25. Sistema para la administración tópica o transdérmica de un fármaco a través de una superficie corporal, que comprende:

(a) por lo menos un depósito de fármacos que contiene

(i) un fármaco seleccionado de entre el grupo constituido por aminoácidos, agentes analgésicos, agentes anestésicos, agentes anti-acné, agentes antiartríticos, agentes antiarrítmicos, agentes antiasmásticos, agentes antibióticos, agentes anticancerosos, agentes anticolinérgicos, agentes anticonvulsivantes, agentes antidepresivos, agentes antidiabéticos, agentes antidiarreicos, agentes antifúngicos, agentes antiglaucomatosos, agentes antihelmínticos, agentes antihistamínicos, agentes antihiperlipidémicos, agentes antihipertensivos, preparaciones antimigrañosas, agentes antieméticos, agentes antineoplásicos, fármacos antiparkinsonianos, agentes antipruríticos, agentes antipsoriásicos, agentes antipsicóticos, agentes antipiréticos, agentes antiespasmódicos, agentes antituberculosos, agentes antiulcerosos, agentes antivíricos, agentes ansiolíticos, supresores del apetito, fármacos para el trastorno por déficit de atención (ADD) y el trastorno por déficit de atención e hiperactividad (ADHD), betabloqueantes, fármacos bloqueantes de los canales del calcio, estimulantes del sistema nervioso central, descongestionantes, diuréticos, ácidos grasos, materiales genéticos, remedios con hierbas, hormonolíticos, agentes hipnóticos, agentes hipoglucemiantes, agentes inmunosupresores, inhibidores de los leucotrienos, inhibidores mitóticos, relajantes musculares, antagonistas narcóticos, nicotina, agentes parasimpaticolíticos, fármacos peptídicos, psicoestimulantes, sedantes, esteroides, simpaticomiméticos, tranquilizantes, vasodilatadores, vitaminas y combinaciones de los mismos, en el que el fármaco es

(A)

un fármaco básico en forma de una base libre,

(B)

un fármaco ácido en forma de un ácido libre,

(C)

un fármaco ácido en forma de una sal de adición de base o

(D)

un compuesto no ionizable; y

(ii) un hidróxido inorgánico en una cantidad de eficaz para potenciar el flujo del fármaco a través de la superficie corporal sin producir lesión en la misma, en el que el hidróxido inorgánico se selecciona de entre el grupo constituido por hidróxidos metálicos monovalentes, hidróxidos metálicos divalentes e hidróxido de amonio, en el que la cantidad de hidróxido inorgánico en la formulación aplicada sobre la superficie corporal es el total de (a) la cantidad requerida para neutralizar cualquier especie ácida en la formulación más (b) una cantidad igual a entre 0,5% en peso y 4,0% en peso de la formulación;

(b) unos medios para mantener el sistema en una relación de transmisión de fármaco y potenciador a la superficie corporal; y

(c) una capa de refuerzo que sirve de superficie externa del dispositivo durante la utilización.
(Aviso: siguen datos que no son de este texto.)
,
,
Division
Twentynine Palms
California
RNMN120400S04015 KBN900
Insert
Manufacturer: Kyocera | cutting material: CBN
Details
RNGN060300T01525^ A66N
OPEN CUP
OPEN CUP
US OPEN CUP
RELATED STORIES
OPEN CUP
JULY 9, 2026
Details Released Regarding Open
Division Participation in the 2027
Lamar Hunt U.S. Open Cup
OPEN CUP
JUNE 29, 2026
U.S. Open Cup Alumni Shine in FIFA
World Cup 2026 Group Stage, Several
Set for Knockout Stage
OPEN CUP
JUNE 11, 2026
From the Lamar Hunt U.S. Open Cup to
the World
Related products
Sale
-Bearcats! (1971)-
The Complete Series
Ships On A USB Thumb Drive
26. Sistema según la reivindicación 25, en el que la capa de refuerzo es oclusiva.

27. Sistema según la reivindicación 25, en el que el depósito de fármacos está constituido por un adhesivo polimérico.
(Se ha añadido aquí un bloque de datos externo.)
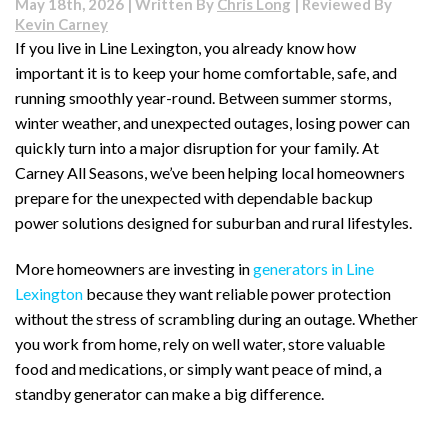
May 18th, 2026 | Written By
Chris Long
| Reviewed By
Lexington
Kevin Carney
Home
If you live in Line Lexington, you already know how
Ready
important it is to keep your home comfortable, safe, and
for
a
running smoothly year-round. Between summer storms,
Power
winter weather, and unexpected outages, losing power can
Outage?
quickly turn into a major disruption for your family. At
Signs
Carney All Seasons, we’ve been helping local homeowners
It’s
Time
prepare for the unexpected with dependable backup
for
power solutions designed for suburban and rural lifestyles.
a
Generator
More homeowners are investing in
generators in Line
Lexington
because they want reliable power protection
without the stress of scrambling during an outage. Whether
you work from home, rely on well water, store valuable
food and medications, or simply want peace of mind, a
standby generator can make a big difference.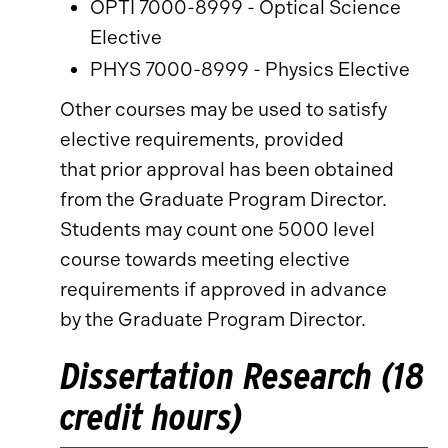
OPTI 7000-8999 - Optical Science
Elective
PHYS 7000-8999 - Physics Elective
Other courses may be used to satisfy
elective requirements, provided
that prior approval has been obtained
from the Graduate Program Director.
Students may count one 5000 level
course towards meeting elective
requirements if approved in advance
by the Graduate Program Director.
Dissertation Research (18
credit hours)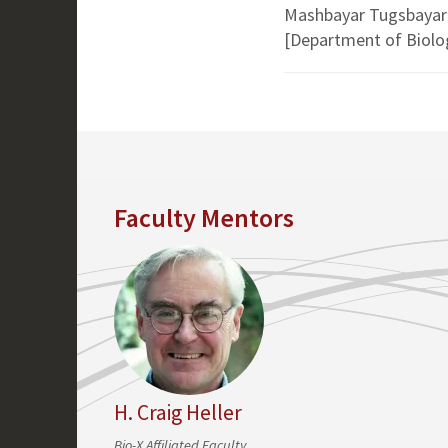
Mashbayar Tugsbayar
[Department of Biolo
Faculty Mentors
H. Craig Heller
Bio-X Affiliated Faculty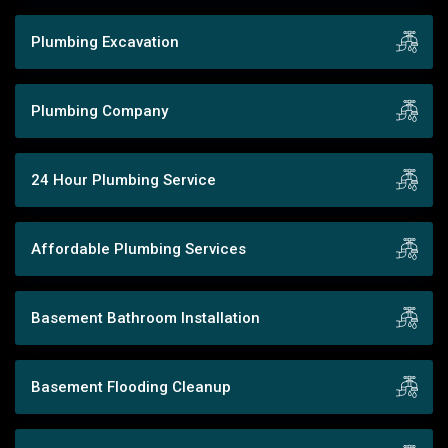
Plumbing Excavation
Plumbing Company
24 Hour Plumbing Service
Affordable Plumbing Services
Basement Bathroom Installation
Basement Flooding Cleanup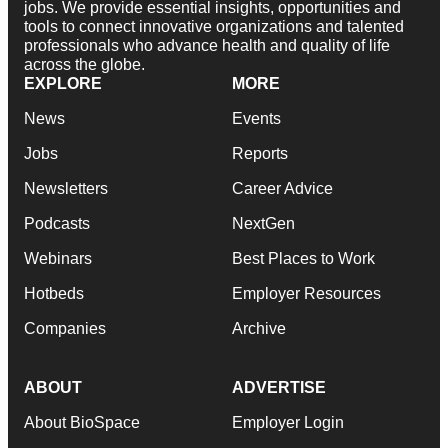
jobs. We provide essential insights, opportunities and
tools to connect innovative organizations and talented
professionals who advance health and quality of life
across the globe.
EXPLORE
MORE
News
Events
Jobs
Reports
Newsletters
Career Advice
Podcasts
NextGen
Webinars
Best Places to Work
Hotbeds
Employer Resources
Companies
Archive
ABOUT
ADVERTISE
About BioSpace
Employer Login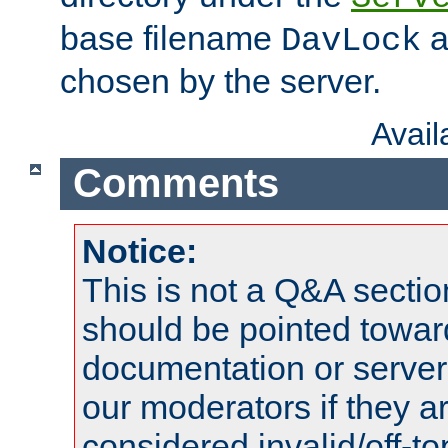
base filename
a
DavLock
chosen by the server.
Avai
Comments
Notice:
This is not a Q&A sect
should be pointed towar
documentation or serve
our moderators if they a
considered invalid/off-t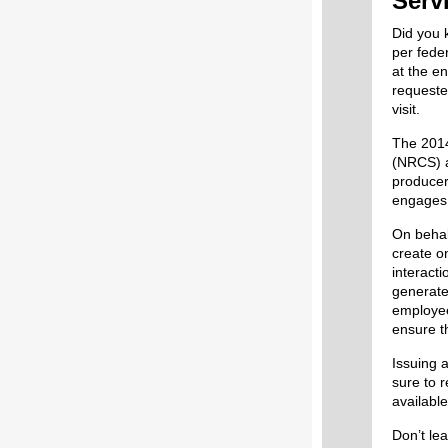
Serv
Did you 
per fede
at the en
requeste
visit.
The 2014
(NRCS) a
producer
engages 
On behal
create o
interacti
generate
employee
ensure th
Issuing a
sure to 
available
Don’t lea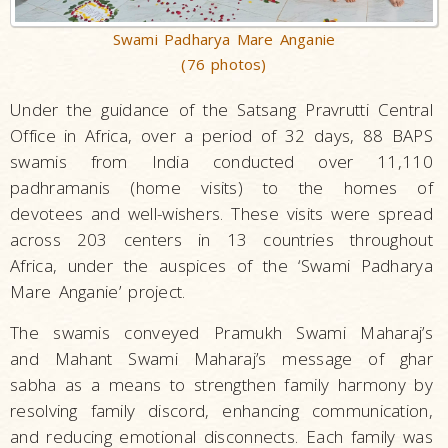
Swami Padharya Mare Anganie
(76 photos)
Under the guidance of the Satsang Pravrutti Central
Office in Africa, over a period of 32 days, 88 BAPS
swamis from India conducted over 11,110
padhramanis (home visits) to the homes of
devotees and well-wishers. These visits were spread
across 203 centers in 13 countries throughout
Africa, under the auspices of the ‘Swami Padharya
Mare Anganie’ project.
The swamis conveyed Pramukh Swami Maharaj’s
and Mahant Swami Maharaj’s message of ghar
sabha as a means to strengthen family harmony by
resolving family discord, enhancing communication,
and reducing emotional disconnects. Each family was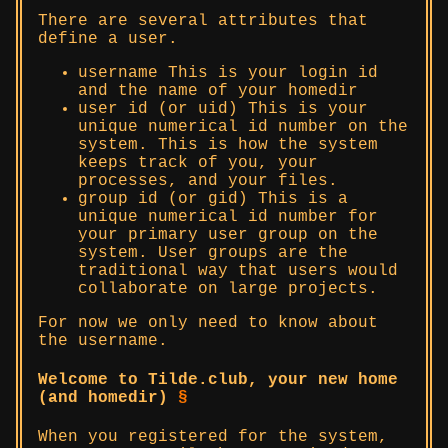
There are several attributes that
define a user.
username This is your login id
and the name of your homedir
user id (or uid) This is your
unique numerical id number on the
system. This is how the system
keeps track of you, your
processes, and your files.
group id (or gid) This is a
unique numerical id number for
your primary user group on the
system. User groups are the
traditional way that users would
collaborate on large projects.
For now we only need to know about
the username.
Welcome to Tilde.club, your new home
(and homedir)
§
When you registered for the system,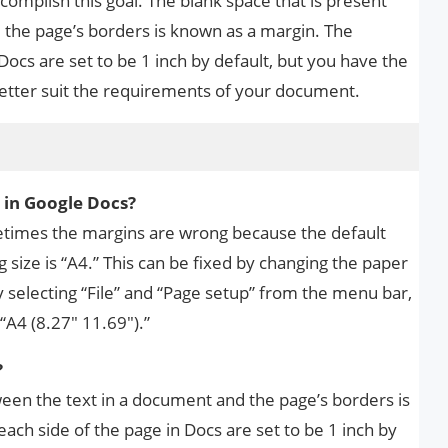
complish this goal. The blank space that is present
the page’s borders is known as a margin. The
Docs are set to be 1 inch by default, but you have the
etter suit the requirements of your document.
s
 in Google Docs?
metimes the margins are wrong because the default
ng size is “A4.” This can be fixed by changing the paper
by selecting “File” and “Page setup” from the menu bar,
“A4 (8.27″ 11.69″).”
?
ween the text in a document and the page’s borders is
ch side of the page in Docs are set to be 1 inch by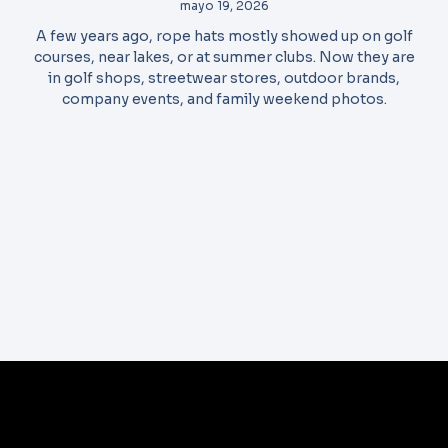
mayo 19, 2026
A few years ago, rope hats mostly showed up on golf
courses, near lakes, or at summer clubs. Now they are
in golf shops, streetwear stores, outdoor brands,
company events, and family weekend photos.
28. Sistema según la reivindicación 27, en el que el adhesivo polimérico sirve como medio para mantener el sistema en una relación de transmisión de fármaco y potenciador a la superficie corporal.

29. Sistema según la reivindicación 25, en el que el depósito de fármacos está constituido por un hidrogel.

30. Sistema según la reivindicación 25, en el que el depósito de fármaco está constituido por una bolsa sellada que contiene el fármaco y el hidróxido inorgánico en una formulación líquida o semisólida.